• **Information given**:

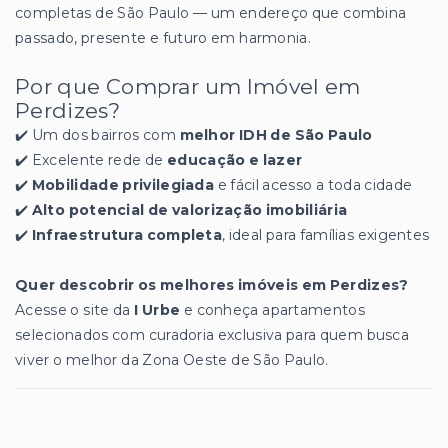
completas de São Paulo — um endereço que combina
passado, presente e futuro em harmonia.
Por que Comprar um Imóvel em
Perdizes?
✔️ Um dos bairros com
melhor IDH de São Paulo
✔️ Excelente rede de
educação e lazer
✔️
Mobilidade privilegiada
e fácil acesso a toda cidade
✔️
Alto potencial de valorização imobiliária
✔️
Infraestrutura completa
, ideal para famílias exigentes
Quer descobrir os melhores imóveis em Perdizes?
Acesse o site da
I Urbe
e conheça apartamentos
selecionados com curadoria exclusiva para quem busca
viver o melhor da Zona Oeste de São Paulo.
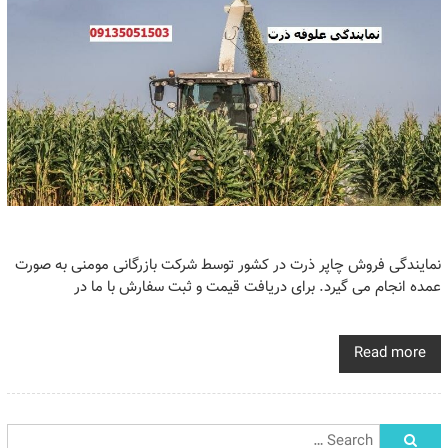
نمایندگی فروش چاپر ذرت در کشور توسط شرکت بازرگانی مومنی به صورت
عمده انجام می گیرد. برای دریافت قیمت و ثبت سفارش با ما در
Read more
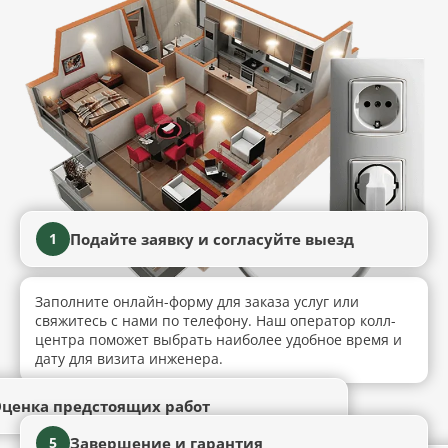
Подайте заявку и согласуйте выезд
1
Заполните онлайн-форму для заказа услуг или
свяжитесь с нами по телефону. Наш оператор колл-
центра поможет выбрать наиболее удобное время и
дату для визита инженера.
ценка предстоящих работ
Завершение и гарантия
5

• **Exercise**: Set the material down exactly, images excluded.

• **Written reply**:
completas de São Paulo — um endereço que combina
passado, presente e futuro em harmonia.
Por que Comprar um Imóvel em
Perdizes?
✔️ Um dos bairros com
melhor IDH de São Paulo
✔️ Excelente rede de
educação e lazer
✔️
Mobilidade privilegiada
e fácil acesso a toda cidade
✔️
Alto potencial de valorização imobiliária
✔️
Infraestrutura completa
, ideal para famílias exigentes
Quer descobrir os melhores imóveis em Perdizes?
Acesse o site da
I Urbe
e conheça apartamentos
selecionados com curadoria exclusiva para quem busca
viver o melhor da Zona Oeste de São Paulo.
نمایندگی فروش چاپر ذرت در کشور توسط شرکت بازرگانی مومنی به صورت
عمده انجام می گیرد. برای دریافت قیمت و ثبت سفارش با ما در
Read more
Подайте заявку и согласуйте выезд
1
Заполните онлайн-форму для заказа услуг или
свяжитесь с нами по телефону. Наш оператор колл-
центра поможет выбрать наиболее удобное время и
дату для визита инженера.
ценка предстоящих работ
Завершение и гарантия
5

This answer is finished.